Task prompt >>
Without any of the pictures, transcribe all the lines below exactly.

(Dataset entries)
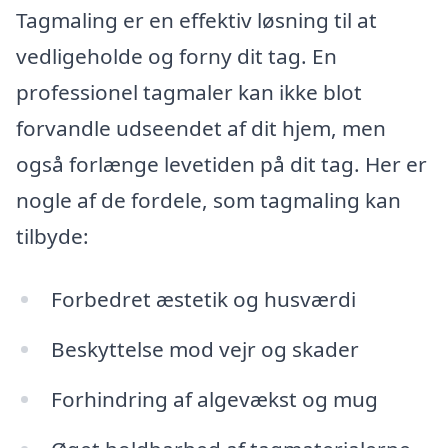
Tagmaling er en effektiv løsning til at
vedligeholde og forny dit tag. En
professionel tagmaler kan ikke blot
forvandle udseendet af dit hjem, men
også forlænge levetiden på dit tag. Her er
nogle af de fordele, som tagmaling kan
tilbyde:
Forbedret æstetik og husværdi
Beskyttelse mod vejr og skader
Forhindring af algevækst og mug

Solved exercise >>
Tagmaling er en effektiv løsning til at
vedligeholde og forny dit tag. En
professionel tagmaler kan ikke blot
forvandle udseendet af dit hjem, men
også forlænge levetiden på dit tag. Her er
nogle af de fordele, som tagmaling kan
tilbyde:
Forbedret æstetik og husværdi
Beskyttelse mod vejr og skader
Forhindring af algevækst og mug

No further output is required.